Just a reminder, we’re talking about the differential clamp diodes that may be present in some op amps, see figure 1.
The effect in op amp circuits is often seen in the basic non-inverting amplifier configurations, including a simple G=1 buffer amplifier. Consider a positive-going input step. The output cannot immediately follow the abrupt input voltage change. If the input step is greater than 0.7V, D1 will conduct, disturbing the non-inverting input. During this period when the op amp is slewing to its new output voltage, the current in the input terminal of the op amp will spike to a much higher value, see figure2. Eventually, when the output “catches up” to the input and all will be well again.
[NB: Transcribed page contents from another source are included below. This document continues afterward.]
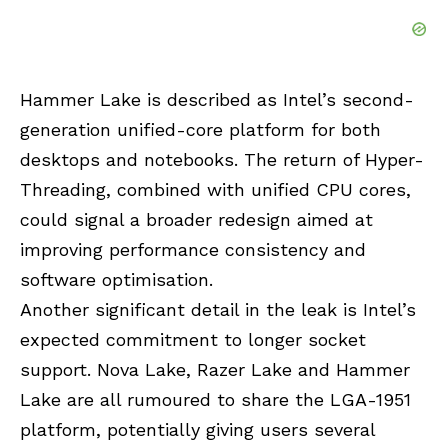
Hammer Lake is described as Intel’s second-
generation unified-core platform for both
desktops and notebooks. The return of Hyper-
Threading, combined with unified CPU cores,
could signal a broader redesign aimed at
improving performance consistency and
software optimisation.
Another significant detail in the leak is Intel’s
expected commitment to longer socket
support. Nova Lake, Razer Lake and Hammer
Lake are all rumoured to share the LGA-1951
platform, potentially giving users several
Many applications process inherently slow or band-limited signals, well below the slew rate of the op amp so this behavior would never occur. And in other applications, even with fast changing input voltage, the transient in input terminal current does not adversely affect circuit operation. But in some special cases, the pulse of input current can cause problems. One noteworthy situation is in a multiplexed data acquisition system--a simplified case just showing two input channels is shown below.
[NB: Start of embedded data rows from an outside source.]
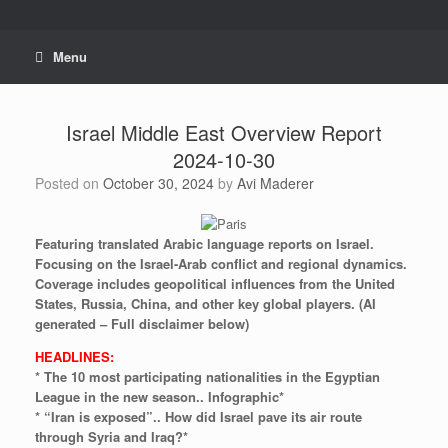
Skip
to
content
Menu
Israel Middle East Overview Report
2024-10-30
Posted on
October 30, 2024
by
Avi Maderer
Featuring
translated
Arabic
language
reports
on
Israel.
Focusing
on
the
Israel-Arab
conflict
and
regional
dynamics.
Coverage
includes
geopolitical
influences
from
the
United
States,
Russia,
China,
and
other
key
global
players.
(AI
generated
–
Full
disclaimer
below)
HEADLINES:
* The 10 most participating nationalities in the Egyptian
League in the new season.. Infographic*
* “Iran is exposed”.. How did Israel pave its air route
through Syria and Iraq?*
As the multiplexer switches from channel 1 to channel 2, in this example, U1’s output is required to quickly slew from -5V to +5V. D1 forward biases and the resulting input current transient passes through the multiplexer switch, discharging the voltage on C2. R/C input filters are often used to hold a steady voltage during channel switching but the current pulse partially discharges C2. It will now take additional time for C2 to recharge to the correct input voltage thus slowing down the possible multiplex rate or reducing accuracy.
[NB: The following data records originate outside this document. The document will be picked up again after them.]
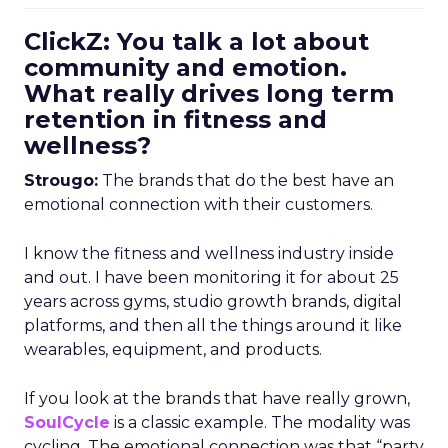
ClickZ: You talk a lot about
community and emotion.
What really drives long term
retention in fitness and
wellness?
Strougo:
The brands that do the best have an
emotional connection with their customers.
I know the fitness and wellness industry inside
and out. I have been monitoring it for about 25
years across gyms, studio growth brands, digital
platforms, and then all the things around it like
wearables, equipment, and products.
If you look at the brands that have really grown,
SoulCycle
is a classic example. The modality was
cycling. The emotional connection was that “party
The solution is to use an op amp without differential clamps for U1. A FET-input amplifier such as the OPA140 has low input bias current (so as to not load the series resistance of the MUX) and no differential input clamps. It’s great for multiplexed inputs. The OPA827 is an extraordinary performer in most applications--FET input, very low noise, high speed and fast settling. But it has differential input clamps so the OPA827 is probably not the best choice for the op amp following a multiplexer. Last week’s blog had some general guidelines on various op amp types with focus on differential clamps. Check it out for more details… Op Amps as Comparators.
I certainly don't want to leave an impression that op amps with differential input clamps are risky and should be avoided. They are not. But with awareness, you can make better-informed selections in the rare instances where they could affect your circuits. Have you found other ways that differential input clamps affect your circuits?